L’idée de génie de Gaborieau, c’est de sortir de l’éternel gigot de Pâques ou du carré des grandes occasions. Ses pieds d’agneau en petits farcis d’échalote, ou sa couronne cloutée aux anchois sont de vraies merveilles. Le tout dans une série de livres de cuisine qui fut proclamée la meilleure de l’année 2009 par le jury des Gourmand World Cookbook Awards. Un seul regret : qu’il ne soit pas fait mention du broutard des Causses, l’agneau le plus divin du monde, qui d’année en année se voit attribuer le label tant convoité de "meilleur agneau du monde". Car la recette est une chose, la qualité du produit une autre… A ce propos, intéressez-vous donc aux expériences conduites sur le causse depuis 1997 en matière d’élevage d’agneau : il y a là toute l’intelligence qui manque à la société française en matière de réflexion sur l’agriculture…

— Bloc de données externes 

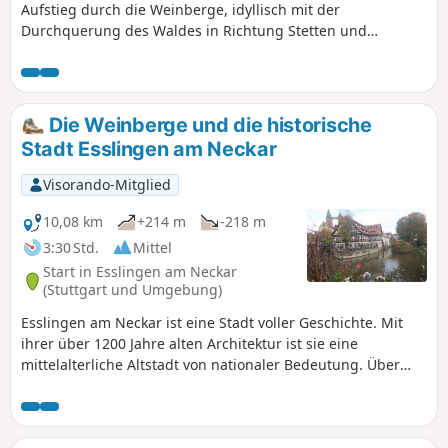
Aufstieg durch die Weinberge, idyllisch mit der
Durchquerung des Waldes in Richtung Stetten und
wunderbar mit der Ankunft in der bezaubernden Stadt
Esslingen. Genießen Sie die malerischen Landschaften am
Ufer des Neckars und das vielfältige kulturelle Angebot.
Nutzung der App erforderlich.
Die Weinberge und die historische
Stadt Esslingen am Neckar
Visorando-Mitglied
10,08 km
+214 m
-218 m
3:30 Std.
Mittel
Start in Esslingen am Neckar
(Stuttgart und Umgebung)
Esslingen am Neckar ist eine Stadt voller Geschichte. Mit
ihrer über 1200 Jahre alten Architektur ist sie eine
mittelalterliche Altstadt von nationaler Bedeutung. Über
800 architektonische Denkmäler aus allen Jahrhunderten
sind hier auf engstem Raum vereint, umgeben von
Weinbergen, darunter der älteste Sekthersteller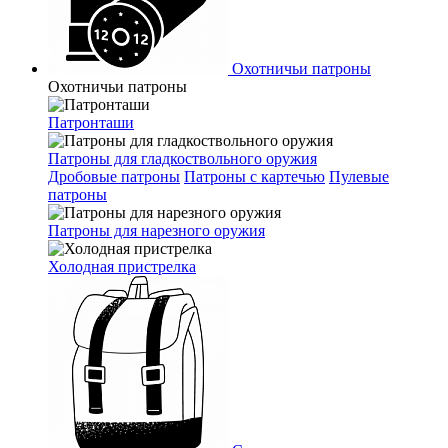
Охотничьи патроны
Охотничьи патроны
Патронташи
Патроны для гладкоствольного оружия
Дробовые патроны
Патроны с картечью
Пулевые
патроны
Патроны для нарезного оружия
Холодная пристрелка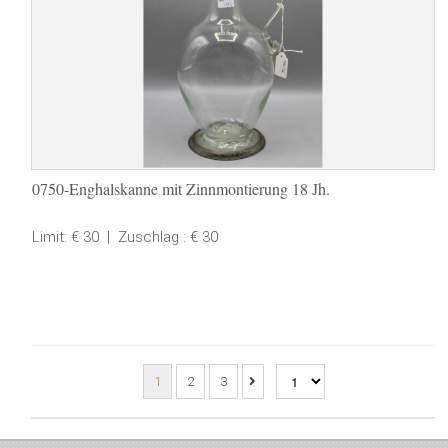
0750-Enghalskanne mit Zinnmontierung 18 Jh.
Limit: € 30
|
Zuschlag : € 30
1
2
3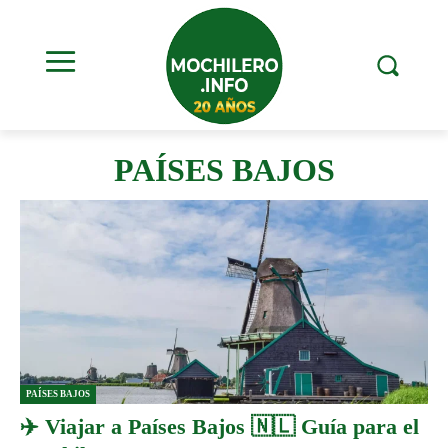
PAÍSES BAJOS
PAÍSES BAJOS
✈️ Viajar a Países Bajos 🇳🇱 Guía para el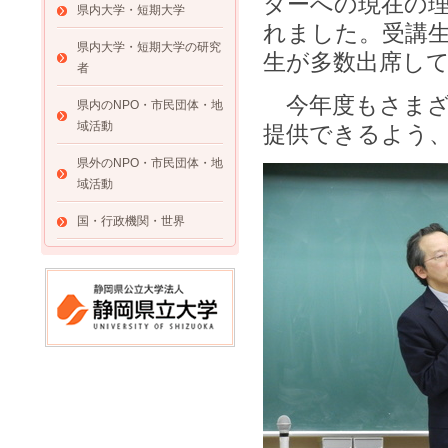
ダーへの現在の
県内大学・短期大学
れました。受講
県内大学・短期大学の研究
生が多数出席し
者
今年度もさまざ
県内のNPO・市民団体・地
域活動
提供できるよう
県外のNPO・市民団体・地
域活動
国・行政機関・世界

L’agneau du Méjan y est en effet l’objet d’un défi sans précédent dans l’agriculture française, celui d’une production bio dans un parc national. Une expérience qui semble vouloir durer malgré les difficultés qu’elle a rencontrées et rencontre encore, exigeant de mettre œuvre des recherches capables de croiser sciences sociales et sciences agronomiques.
Ce qu’une poignée d’agriculteur y explore, c’est la mise sur le marché d’une viande dont les caractéristiques s’écartent des standards actuels. Un viande issue de l’élevage à herbe, qui dans l’ordre de la viande de qualité, a été totalement supplanté par l’approche de celle issue de l’élevage de bergerie dit "raisonné". Installés entre 1995 et 2000, cinq exploitants travaillent donc les techniques de cet élevage à herbe. Leurs agneaux sont pour l’essentiel nourris au lait maternel et à l’herbe des parcours. Ce qui contraint nos éleveurs à bien penser les ressources pâturables en s’appuyant sur les cycles de la production herbacée pour développer leur élevage : il leur faut par exemple coordonner rigoureusement les agnelages avec le démarrage de la pousse de l’herbe. Concrètement, cela signifie qu’ils doivent peser sur la reproduction, les fenêtres temporelles étant largement imposées par la nature : un tiers d’agneau naissent en été, un tiers en début d’automne et un tiers en fin d’automne. Ajoutez à cela que, produit de saison, leurs agneaux présentent des caractéristiques (couleur de la viande, taille des carcasses, niveaux d’engraissement) qui évoluent au cours du temps, vous comprendrez les problèmes que pose la commercialisation de leur viande sur des marchés fortement marqués par des normes standardisées de consommation de la viande d’agneau (leur viande manque d’homogénéité par exemple, et paraît trop blanche au goût du consommateur). Si standardisées donc, que cette viande ne peut être actuellement commercialisée que dans le marché des viandes à griller, qui ne sont pas les mieux valorisées pour la viande d’agneau. Passionnant en tout cas, l’intelligence de la réflexion menée sur les cycles de la vie et des standards de consommation. En référence, pour ceux que ça intéresse, l’étude sur ce point, que l’on peut lire en ligne sur le net.
L’agneau, dix façons de le préparer, Stéphane Gaborieau, Les éditions de l’Epure, 4 rue d’Alésia 75014 Paris, avril 2000. Piqûre cahier d'écolier fil de lin, Papier de création.
Elever des agneaux à l’herbe sur le causse Méjan : enjeux et défis d’une production "Bio" dans un Parc national français, par J. Blanc, Muséum national d’Histoire naturelle, CP 135 Eco-anthropologie/Ethnobiologie. 43 rue Cuvier, 75005, Paris.